Task requirements>
Only the lines holding the string "חופש" are needed; copy each of them from the data.

(Transcribed page contents)
[Start of Attachment]

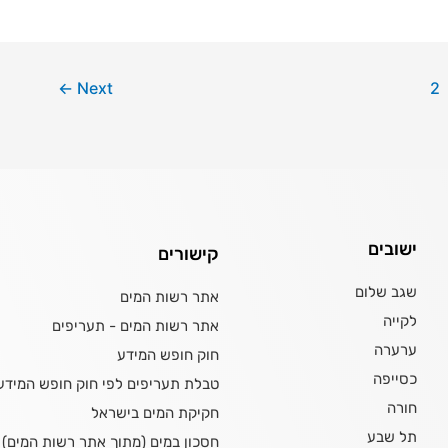
←
Next
2
ישובים
קישורים
שגב שלום
אתר רשות המים
לקייה
אתר רשות המים - תעריפים
ערערה
חוק חופש המידע
כסייפה
טבלת תעריפים לפי חוק חופש המידע
חורה
חקיקת המים בישראל
תל שבע
חסכון במים (מתוך אתר רשות המים)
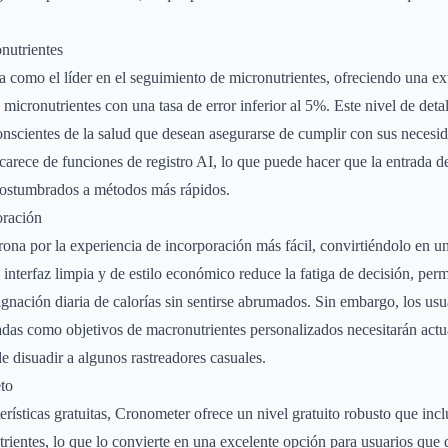
nutrientes
 como el líder en el seguimiento de micronutrientes, ofreciendo una ex
micronutrientes con una tasa de error inferior al 5%. Este nivel de detal
conscientes de la salud que desean asegurarse de cumplir con sus necesid
carece de funciones de registro AI, lo que puede hacer que la entrada 
acostumbrados a métodos más rápidos.
oración
corona por la experiencia de incorporación más fácil, convirtiéndolo en u
 interfaz limpia y de estilo económico reduce la fatiga de decisión, perm
ignación diaria de calorías sin sentirse abrumados. Sin embargo, los us
as como objetivos de macronutrientes personalizados necesitarán actual
 disuadir a algunos rastreadores casuales.
eto
erísticas gratuitas, Cronometer ofrece un nivel gratuito robusto que inc
ientes, lo que lo convierte en una excelente opción para usuarios que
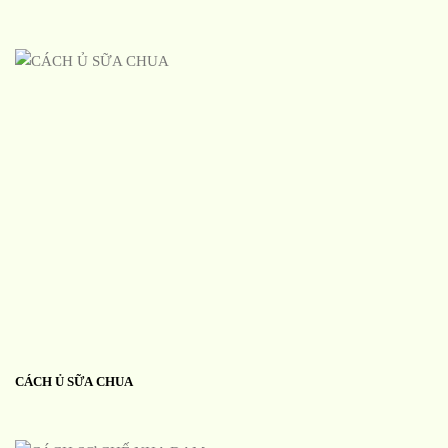
CÁCH Ủ SỮA CHUA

[End of Attachment]

Response to this task>
חוק חופש המידע
טבלת תעריפים לפי חוק חופש המידע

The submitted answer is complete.